Unfortunately Moo I am teaching myself, and not only do that I fail to see that method in the current chapter, but in future chapters as well. Therefore I am afraid I am at somewhat of a loss in understanding this method.

skeeter · #4 $Old$ July 4th, 2009, 11:03 AM

link to a video showing another factoring technique ...

http://www.revver.com/video/644652/f...g-coefficient/

Stroodle · #5 $Old$ July 4th, 2009, 11:19 AM

You can use the crisscross type method. Putting factors of 4 in the first column and factors of -15 in the second, then multiplying the top left by the bottom right, and bottom left by the top right. Then if the sum of these results is the same as the coefficient of the x term then you have your factors.
e.g.

$2\ \ -5$

$2\ \ \ \ \ 3$

$=6+ -10=-4$

It's still trial and error, but you'll find that the more of these you do, the faster and easier they become

allyourbass2212 · #6 $Old$ July 4th, 2009, 12:20 PM

Quote:

Originally Posted by skeeter $View Post$

link to a video showing another factoring technique ...

Factor a Quadratic Equation with a leading coefficient by yourtutoronlin -- Revver Online Video Sharing Network

VERY helpful thank you so very much, and everyone else too!

masters · #7 $Old$ July 4th, 2009, 01:15 PM

Hi Allyourbass2212,

Let me offer this method. It works all the time and is easy to understand.
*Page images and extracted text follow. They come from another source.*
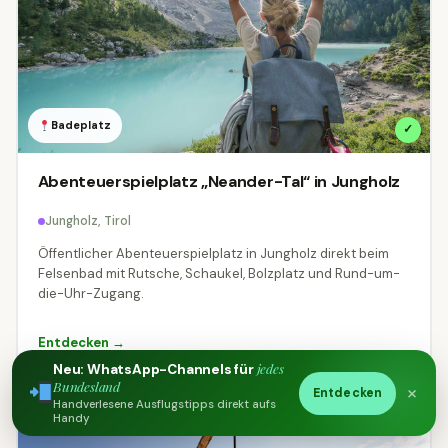
Badeplatz
✓
Abenteuerspielplatz „Neander-Tal“ in Jungholz
Jungholz, Tirol
Öffentlicher Abenteuerspielplatz in Jungholz direkt beim
Felsenbad mit Rutsche, Schaukel, Bolzplatz und Rund-um-
die-Uhr-Zugang.
Entdecken →
jedes
Neu: WhatsApp-Channels für
Bundesland
×
Entdecken
Handverlesene Ausflugstipps direkt aufs
Handy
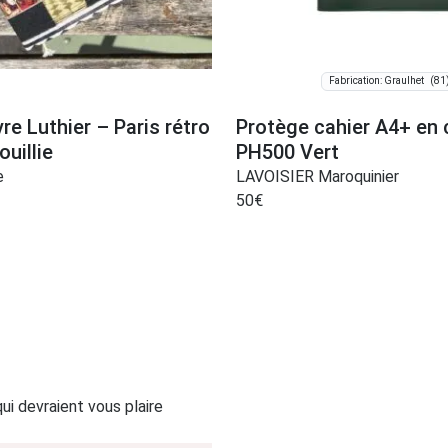
(81
Fabrication: Graulhet
vre Luthier – Paris rétro
Protège cahier A4+ en 
uillie
PH500 Vert
e
LAVOISIER Maroquinier
50
€
i devraient vous plaire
I'll use your quadratic expression.

$4x^2-4x-15$

Multiply the coefficient of the quadratic term by the constant.

$4 \times -15 = -60$

You need to find 2 factors whose product is -60 and whose sum is -4 (the coefficient of the linear term).

It's not that hard. There is a small finite number of factors of -60.
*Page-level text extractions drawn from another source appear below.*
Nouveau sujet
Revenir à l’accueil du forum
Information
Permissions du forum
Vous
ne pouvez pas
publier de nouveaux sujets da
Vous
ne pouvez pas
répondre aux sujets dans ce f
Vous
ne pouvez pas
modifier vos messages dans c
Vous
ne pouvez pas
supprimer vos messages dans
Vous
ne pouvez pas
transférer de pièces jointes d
$-2 \times 30$ Sum is not -4

$-3 \times 20$ Sum is not -4

$-4 \times 15$ Sum is not -4

$-5 \times 12$ Sum is not -4

$-6 \times 10$ Sum is not -4, but it is +4. So

$6 \times -10$ Sum is -4.

Now, it won't take you this many steps to come up with that combination. I just illustrated using the factors in sequential order. In reality, you should find them much quicker.

Now, what to do with these two factors. We will replace the linear coefficiet (-4) with these two factors. Watch:

$4x^2{\color{red}-10x+6x}-15$

Now use grouping to factor:

$(4x^2{\color{red}-10x)+(6x}-15)$

$2x(2x-5)+3(2x-5)$

$(2x+3)(2x-5)$

It seems like a long way, but it is very efficient.